Le principe du projet 10 Years Thailand ? Proposer à quatre réalisateurs d’illustrer ce à quoi pourrait ressembler leur pays dans dix ans. Les courts métrages qui composent le film, loin de suivre à la lettre cette commande, apparaissent comme une démonstration des façons infiniment diverses par lesquelles la question politique peut être abordée au cinéma. Dans le premier, Sunset, Aditya Assarat opte pour une écriture plutôt réaliste, quoique le réel y soit mis à distance par l’usage du noir et blanc et de longs plans fixes. Il y est également mis en abyme puisqu’il est ici question de la visite que rend l’armée à une exposition de photographie ayant soi-disant suscité des plaintes, pas explicitement critiques du régime mais simplement susceptibles de soulever des interrogations (« Pourquoi cette fille rit-elle devant une statue ? »). Bien que maîtrisée, cette évocation d’une possible intensification de la censure est quelque peu terre à terre, et l’histoire romantique dont elle se double ne lui donne pas davantage de profondeur.

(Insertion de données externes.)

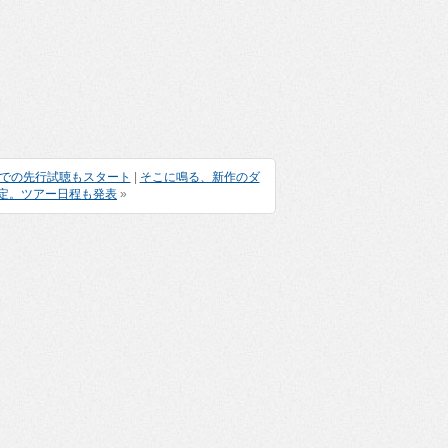
舗での先行試聴もスタート
|
そこに鳴る、新作のダ
定。ツアー日程も発表
»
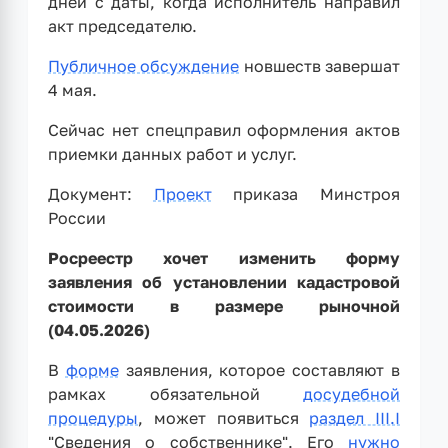
дней с даты, когда исполнитель направил
акт председателю.
Публичное обсуждение
новшеств завершат
4 мая.
Сейчас нет спецправил оформления актов
приемки данных работ и услуг.
Документ:
Проект
приказа Минстроя
России
Росреестр хочет изменить форму
заявления об установлении кадастровой
стоимости в размере рыночной
(04.05.2026)
В
форме
заявления, которое составляют в
рамках обязательной
досудебной
процедуры
, может появиться
раздел III.I
"Сведения о собственнике". Его
нужно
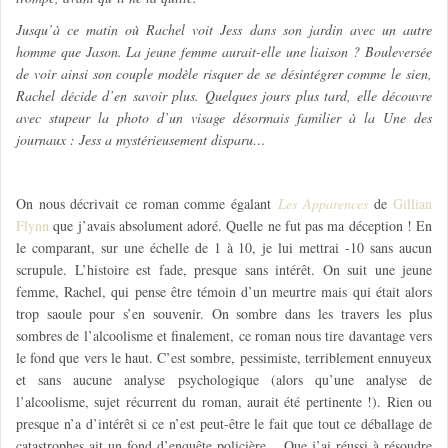
Jusqu’à ce matin où Rachel voit Jess dans son jardin avec un autre
homme que Jason. La jeune femme aurait-elle une liaison ? Bouleversée
de voir ainsi son couple modèle risquer de se désintégrer comme le sien,
Rachel décide d’en savoir plus. Quelques jours plus tard, elle découvre
avec stupeur la photo d’un visage désormais familier à la Une des
journaux : Jess a mystérieusement disparu…
On nous décrivait ce roman comme égalant
Les Apparences
de
Gillian
Flynn
que j’avais absolument adoré. Quelle ne fut pas ma déception ! En
le comparant, sur une échelle de 1 à 10, je lui mettrai -10 sans aucun
scrupule. L’histoire est fade, presque sans intérêt. On suit une jeune
femme, Rachel, qui pense être témoin d’un meurtre mais qui était alors
trop saoule pour s’en souvenir. On sombre dans les travers les plus
sombres de l’alcoolisme et finalement, ce roman nous tire davantage vers
le fond que vers le haut. C’est sombre, pessimiste, terriblement ennuyeux
et sans aucune analyse psychologique (alors qu’une analyse de
l’alcoolisme, sujet récurrent du roman, aurait été pertinente !). Rien ou
presque n’a d’intérêt si ce n’est peut-être le fait que tout ce déballage de
catastrophes ait un fond d’enquête policière… Que j’ai réussi à résoudre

Catopia de Wisit Sasanatieng se présente lui comme une film fantastique dystopique dans la lignée de La Planète des singes. Cette fois-ci, ce sont les chats (géants) qui ont pris le pouvoir, et qui traquent leurs anciens maîtres, les humains. Les ressorts de l’intrigue n’étant pas des plus fins, le film ne constitue qu’une approche pesante et peu originale de la question des discriminations.

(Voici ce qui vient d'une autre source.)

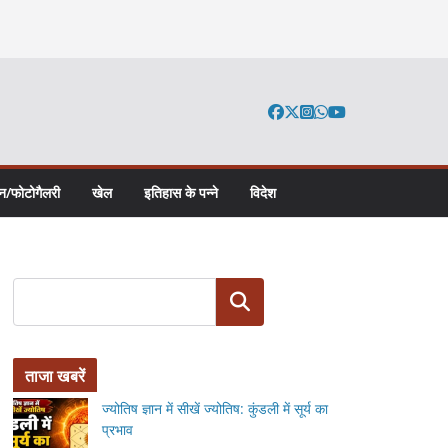
न/फोटोगैलरी
खेल
इतिहास के पन्ने
विदेश
Search
ताजा खबरें
ज्योतिष ज्ञान में सीखें ज्योतिष: कुंडली में सूर्य का
प्रभाव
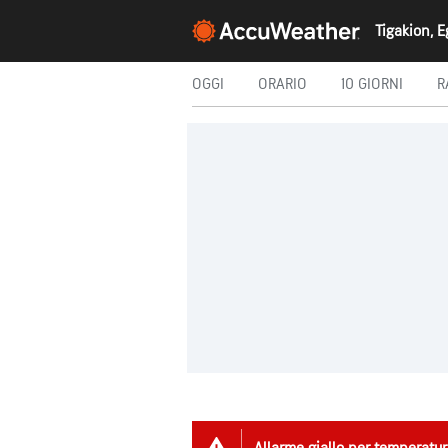
OGGI
ORARIO
10 GIORNI
R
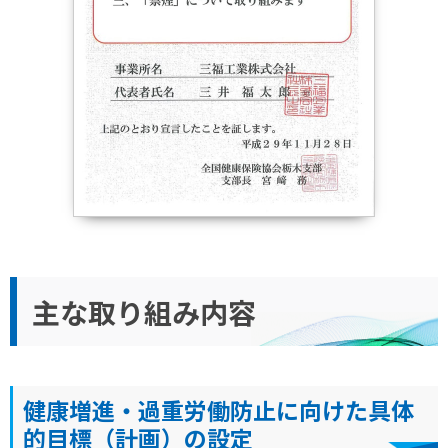
主な取り組み内容
健康増進・過重労働防止に向けた具体
的目標（計画）の設定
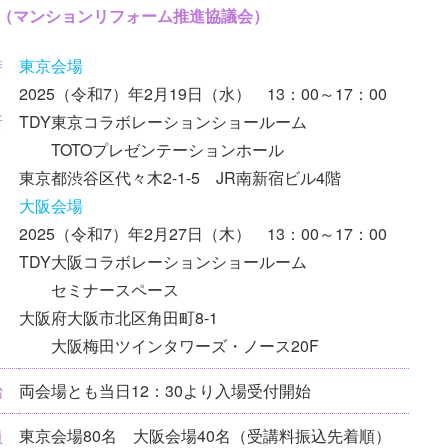
O（マンションリフォーム推進協議会）
時
東京会場
2025（令和7）年2月19日（水） 13：00～17：00
所
TDY東京コラボレーションショールーム
TOTOプレゼンテーションホール
東京都渋谷区代々木2-1-5 JR南新宿ビル4階
大阪会場
2025（令和7）年2月27日（木） 13：00～17：00
TDY大阪コラボレーションショールーム
セミナースペース
大阪府大阪市北区角田町8-1
大阪梅田ツインタワーズ・ノース20F
始
両会場とも当日12：30より入場受付開始
員
東京会場80名 大阪会場40名（受講料振込先着順）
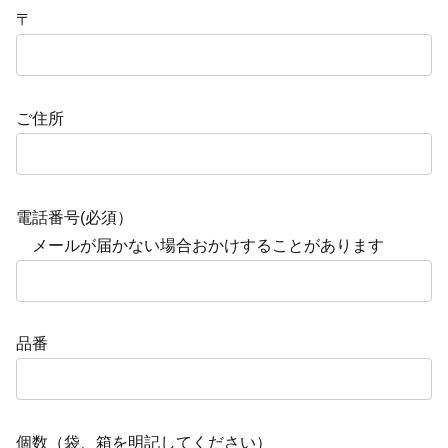
〒
ご住所
電話番号(必須）
メールが届かない場合おかけすることがあります
品番
個数（袋、箱を明記してください）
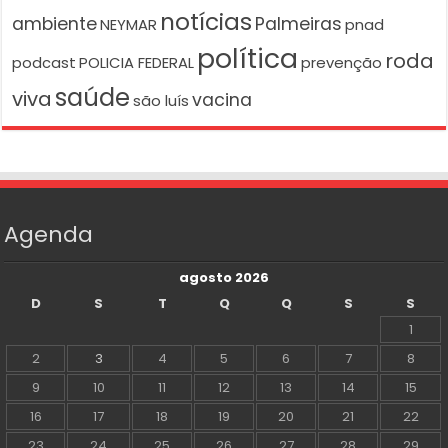
notícias
ambiente
Palmeiras
NEYMAR
pnad
política
roda
podcast
POLICIA FEDERAL
prevenção
saúde
viva
vacina
são luís
Agenda
agosto 2026
D
S
T
Q
Q
S
S
1
2
3
4
5
6
7
8
9
10
11
12
13
14
15
16
17
18
19
20
21
22
23
24
25
26
27
28
29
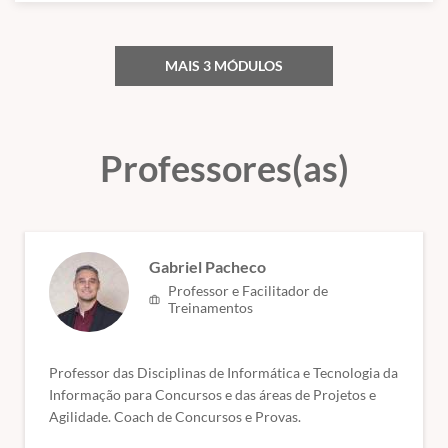
atualizadas
da Banca FGV complementadas por questões
didáticas e necessárias de outras bancas, quando o assunto não
tiver cobertura específica da Banca, para que o aluno não fique
MAIS 3 MÓDULOS
sem estudar o respectivo tópico
. Trabalharemos com a divulgação
tempestiva de conteúdos adicionais no decorrer do período do curso,
como venho fazendo em todos as minhas turmas.
Verifique as aulas que já estão disponíveis e as datas máximas de
Professores(as)
divulgação das aulas restantes na frente do nome do respectivo
módulo.
Verifique abaixo a distribuição do nosso conteúdo e o que não será
trabalhado neste curso.
Gabriel Pacheco
Módulos.
Professor e Facilitador de
Treinamentos
GESTÃO E GOVERNANÇA DE TECNOLOGIA DA INFORMAÇÃO
:
1 Gerenciamento de projetos (PMBOK 7ª edição). 2 Processos,
grupos de processos e área de conhecimento. 3 Gestão de riscos. 4
Professor das Disciplinas de Informática e Tecnologia da
Gerenciamento de serviços (ITIL v4). 4.1 Conceitos básicos,
Informação para Concursos e das áreas de Projetos e
disciplinas, estrutura e objetivos. 5 Governança de TI (COBIT 2019).
Agilidade. Coach de Concursos e Provas.
5.1 Conceitos básicos, estrutura e objetivos. 6 Conceitos de gestão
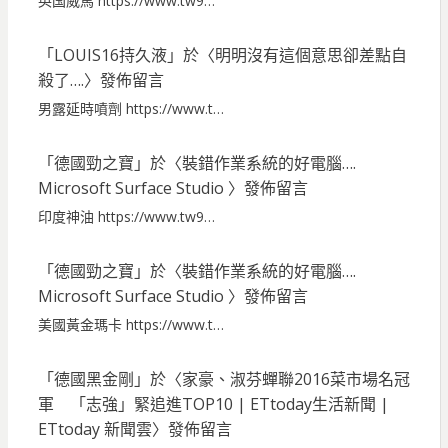
英国威馬 https://www.tw9…
「
LOUIS16持久液
」於〈
明明沒有這個意思卻差點自
殺了….
〉發佈留言
男露延時噴劑 https://www.t…
「
德國勁之寶
」於〈
裝錯作業系統的好電腦….
Microsoft Surface Studio
〉發佈留言
印度神油 https://www.tw9…
「
德國勁之寶
」於〈
裝錯作業系統的好電腦….
Microsoft Surface Studio
〉發佈留言
美國黃金瑪卡 https://www.t…
「
德國黑金剛
」於〈
家豪、淑芬蟬聯2016菜市場名冠
軍 「志強」緊追進TOP10 | ETtoday生活新聞 |
ETtoday 新聞雲
〉發佈留言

La deuxième moitié du film se compose de propositions plus abouties. Dans Planetarium de Chulayarnnon Siriphol, des personnages se livrent à d’étranges rituels dans un monde d’apparence imaginaire, queer et coloré. Au centre de ce riche univers clipesque se trouve une matrone lourdement maquillée qui semble pouvoir lancer ou interrompre le flux de la vie d’une simple pression sur la touche Play d’un écran. Les inquiétudes qui imprègnent cette chorégraphie géante sans dialogues sont plus existentielles, bien que tout autant politiques, le regard plus oblique : sous ses airs ludiques et attrayants, l’univers pop de Planetarium semble pointer, autant que la répression, la servitude volontaire que nous nous infligeons, notamment à travers notre usage de la technologie. L’imaginaire débridé du réalisateur produit des images souvent perturbantes et percutantes, qui dessinent l’image d’un humain futur robotisé et jetable.

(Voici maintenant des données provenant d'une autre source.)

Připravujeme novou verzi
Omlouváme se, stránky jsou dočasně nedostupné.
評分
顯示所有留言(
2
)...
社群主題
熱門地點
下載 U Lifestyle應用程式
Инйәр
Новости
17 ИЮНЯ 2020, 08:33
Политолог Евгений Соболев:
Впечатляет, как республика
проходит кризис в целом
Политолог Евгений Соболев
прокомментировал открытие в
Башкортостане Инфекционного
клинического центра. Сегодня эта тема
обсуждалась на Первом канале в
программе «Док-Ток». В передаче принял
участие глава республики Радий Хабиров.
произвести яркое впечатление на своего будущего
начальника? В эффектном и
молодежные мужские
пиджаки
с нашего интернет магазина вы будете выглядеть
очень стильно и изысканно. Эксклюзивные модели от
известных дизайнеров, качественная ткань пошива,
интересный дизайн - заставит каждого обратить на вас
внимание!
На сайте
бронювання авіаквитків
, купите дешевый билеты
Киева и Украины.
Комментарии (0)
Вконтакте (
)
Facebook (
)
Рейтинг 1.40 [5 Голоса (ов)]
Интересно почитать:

La proposition la plus finement subtile reste, sans surprise, celle d’Apichatpong Weerasethakul. Dans Song of the City, le cinéaste installe sa caméra dans un lieu qui est lui bien réel : le film s’ouvre sur une statue de Sarit Thanarat, dictateur du XXe siècle, qui trône au centre d’une place en rénovation. Non loin de là, une fresque loue des exploits militaires. On découvre comme par des regards dérobés des personnages qui s’entraînent à vendre une machine censée améliorer la qualité du sommeil, tandis que des ouvriers travaillent à la remise à neuf des lieux. La statue et la fresque brillent par leur quasi invisibilité aux yeux des protagonistes, qui ne réagissent pas à leur présence, si bien que Weerasethakul semble, lui, appeler à un éveil plutôt qu’à un plus profond endormissement. Faut-il voir dans la statue de tyrannosaure qui apparaît plus tard dans le film une reflet de celle qui l’ouvre ? Et dans le tas désordonnés de pavés ayant vocation à recouvrir le sol, comme pour enfouir davantage certains sédiments du passé, un appel à la révolte ?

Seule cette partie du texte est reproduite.